Extracted page text data
-------------------------

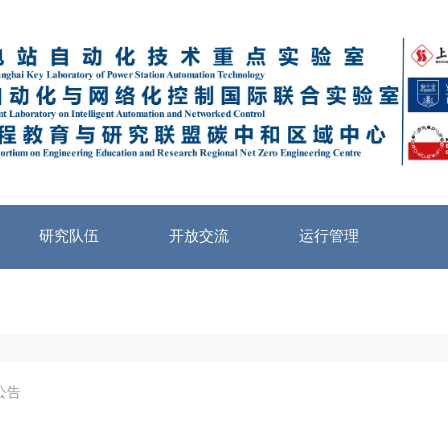
研究队伍
开放交流
运行管理
公告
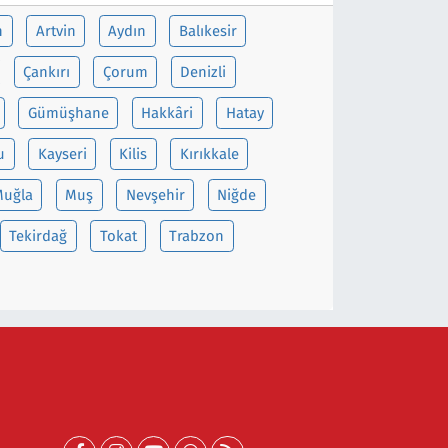
n
Artvin
Aydın
Balıkesir
Çankırı
Çorum
Denizli
Gümüşhane
Hakkâri
Hatay
u
Kayseri
Kilis
Kırıkkale
uğla
Muş
Nevşehir
Niğde
Tekirdağ
Tokat
Trabzon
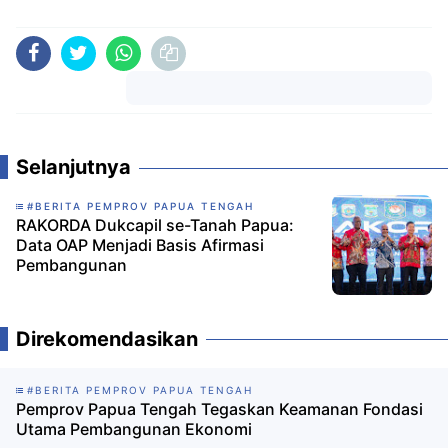
Komentar
Selanjutnya
#BERITA PEMPROV PAPUA TENGAH
RAKORDA Dukcapil se-Tanah Papua:
Data OAP Menjadi Basis Afirmasi
Pembangunan
Direkomendasikan
#BERITA PEMPROV PAPUA TENGAH
Pemprov Papua Tengah Tegaskan Keamanan Fondasi
Utama Pembangunan Ekonomi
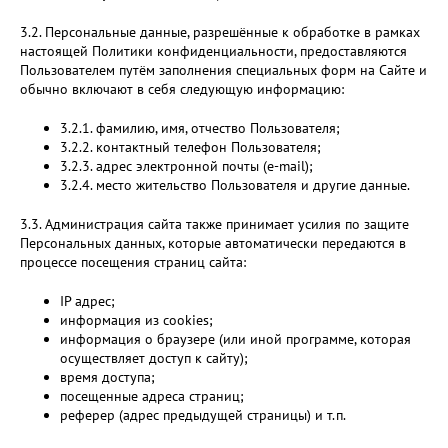
3.2. Персональные данные, разрешённые к обработке в рамках
настоящей Политики конфиденциальности, предоставляются
Пользователем путём заполнения специальных форм на Сайте и
обычно включают в себя следующую информацию:
3.2.1. фамилию, имя, отчество Пользователя;
3.2.2. контактный телефон Пользователя;
3.2.3. адрес электронной почты (e-mail);
3.2.4. место жительство Пользователя и другие данные.
3.3. Администрация сайта также принимает усилия по защите
Персональных данных, которые автоматически передаются в
процессе посещения страниц сайта:
IP адрес;
информация из cookies;
информация о браузере (или иной программе, которая
осуществляет доступ к сайту);
время доступа;
посещенные адреса страниц;
реферер (адрес предыдущей страницы) и т.п.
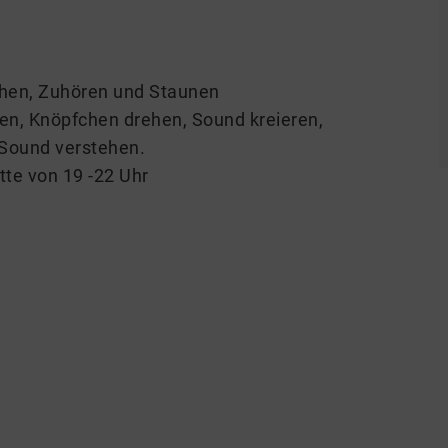
hen, Zuhören und Staunen
ren, Knöpfchen drehen, Sound kreieren,
 Sound verstehen.
tte von 19 -22 Uhr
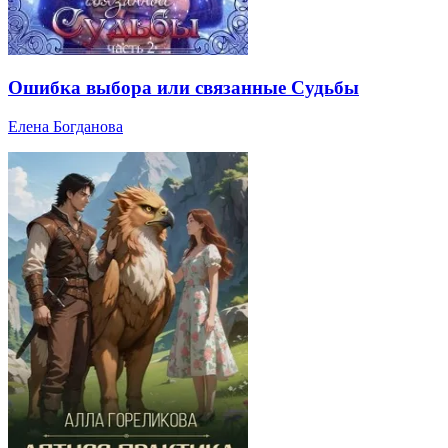
Ошибка выбора или связанные Судьбы
Елена Богданова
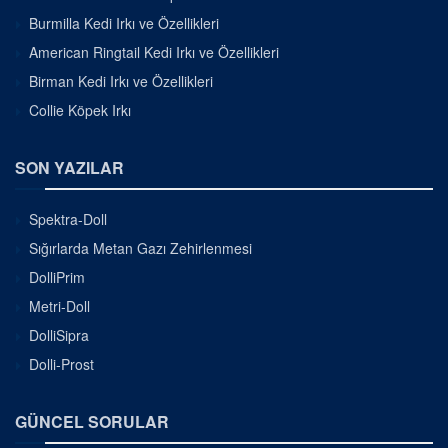
Burmilla Kedi Irkı ve Özellikleri
American Ringtail Kedi Irkı ve Özellikleri
Birman Kedi Irkı ve Özellikleri
Collie Köpek Irkı
SON YAZILAR
Spektra-Doll
Sığırlarda Metan Gazı Zehirlenmesi
DolliPrim
Metri-Doll
DolliSipra
Dolli-Prost
GÜNCEL SORULAR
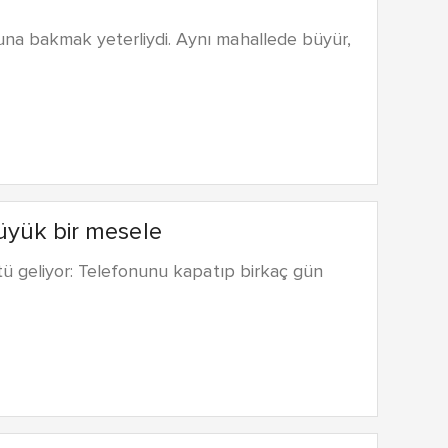
una bakmak yeterliydi. Aynı mahallede büyür,
üyük bir mesele
ntü geliyor: Telefonunu kapatıp birkaç gün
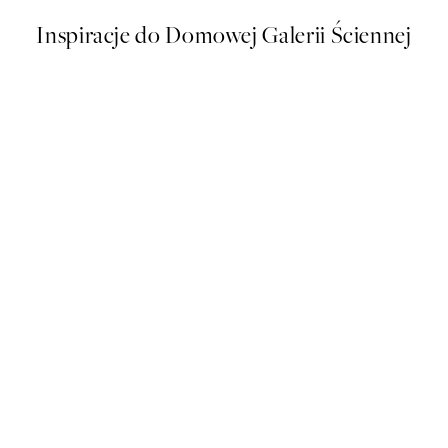
Inspiracje do Domowej Galerii Ściennej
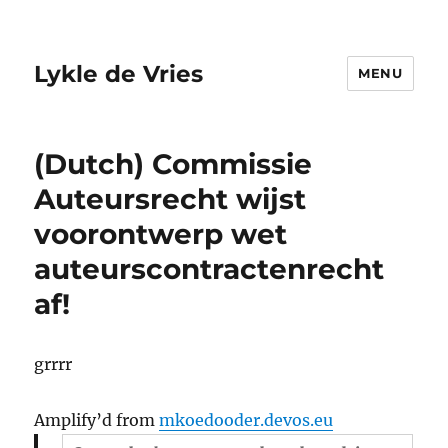
Lykle de Vries
MENU
(Dutch) Commissie
Auteursrecht wijst
voorontwerp wet
auteurscontractenrecht
af!
grrrr
Amplify’d from
mkoedooder.devos.eu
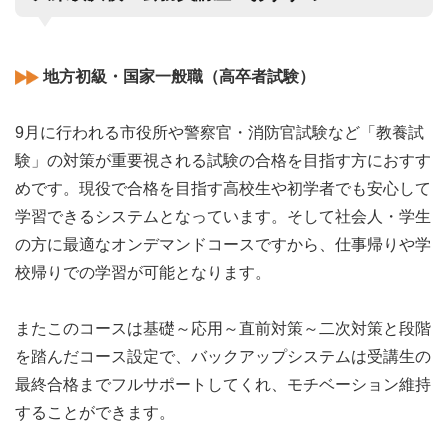
地方初級・国家一般職（高卒者試験）
9月に行われる市役所や警察官・消防官試験など「教養試
験」の対策が重要視される試験の合格を目指す方におすす
めです。現役で合格を目指す高校生や初学者でも安心して
学習できるシステムとなっています。そして社会人・学生
の方に最適なオンデマンドコースですから、仕事帰りや学
校帰りでの学習が可能となります。
またこのコースは基礎～応用～直前対策～二次対策と段階
を踏んだコース設定で、バックアップシステムは受講生の
最終合格までフルサポートしてくれ、モチベーション維持
することができます。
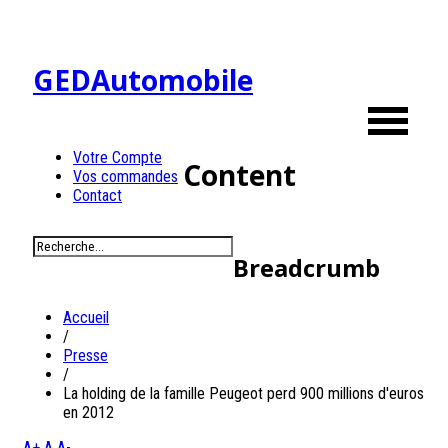
GEDAutomobile
Votre Compte
Content
Vos commandes
Contact
Breadcrumb
Accueil
/
Presse
/
La holding de la famille Peugeot perd 900 millions d'euros
en 2012
A+
A
A-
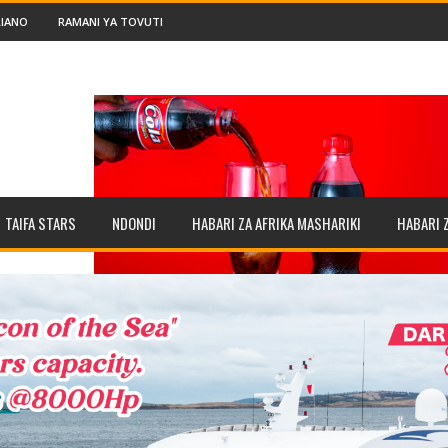
IANO
RAMANI YA TOVUTI
TAIFA STARS
NDONDI
HABARI ZA AFRIKA MASHARIKI
HABARI 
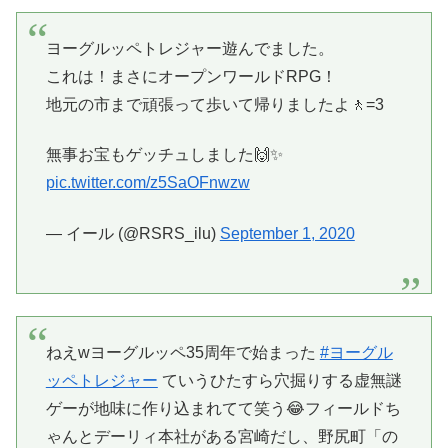
ヨーグルッペトレジャー遊んでました。
これは！まさにオープンワールドRPG！
地元の市まで頑張って歩いて帰りましたよ🚶=3
無事お宝もゲッチュしました🙌✨
pic.twitter.com/z5SaOFnwzw
— イール (@RSRS_ilu)
September 1, 2020
ねえwヨーグルッペ35周年で始まった
#ヨーグル
ッペトレジャー
ていうひたすら穴掘りする虚無謎
ゲーが地味に作り込まれてて笑う😂フィールドち
ゃんとデーリィ本社がある宮崎だし、野尻町「の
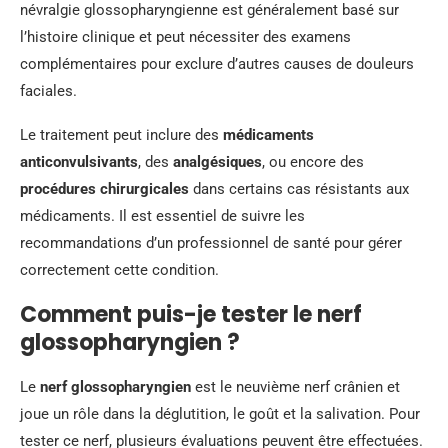
névralgie glossopharyngienne est généralement basé sur
l’histoire clinique et peut nécessiter des examens
complémentaires pour exclure d’autres causes de douleurs
faciales.
Le traitement peut inclure des
médicaments
anticonvulsivants
, des
analgésiques
, ou encore des
procédures chirurgicales
dans certains cas résistants aux
médicaments. Il est essentiel de suivre les
recommandations d’un professionnel de santé pour gérer
correctement cette condition.
Comment puis-je tester le nerf
glossopharyngien ?
Le
nerf glossopharyngien
est le neuvième nerf crânien et
joue un rôle dans la déglutition, le goût et la salivation. Pour
tester ce nerf, plusieurs évaluations peuvent être effectuées.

-------------------------

## [REQUIRED WORK]
When you reach the line with "これは！まさにオープンワールドRPG！" in the records above, start writing out each line exactly, and stop after the line with "joue un rôle". Pictures stay out.

## [RESULT OF THE EXERCISE]
これは！まさにオープンワールドRPG！
地元の市まで頑張って歩いて帰りましたよ🚶=3
無事お宝もゲッチュしました🙌✨
pic.twitter.com/z5SaOFnwzw
— イール (@RSRS_ilu)
September 1, 2020
ねえwヨーグルッペ35周年で始まった
#ヨーグル
ッペトレジャー
ていうひたすら穴掘りする虚無謎
ゲーが地味に作り込まれてて笑う😂フィールドち
ゃんとデーリィ本社がある宮崎だし、野尻町「の
névralgie glossopharyngienne est généralement basé sur
l’histoire clinique et peut nécessiter des examens
complémentaires pour exclure d’autres causes de douleurs
faciales.
Le traitement peut inclure des
médicaments
anticonvulsivants
, des
analgésiques
, ou encore des
procédures chirurgicales
dans certains cas résistants aux
médicaments. Il est essentiel de suivre les
recommandations d’un professionnel de santé pour gérer
correctement cette condition.
Comment puis-je tester le nerf
glossopharyngien ?
Le
nerf glossopharyngien
est le neuvième nerf crânien et
joue un rôle dans la déglutition, le goût et la salivation. Pour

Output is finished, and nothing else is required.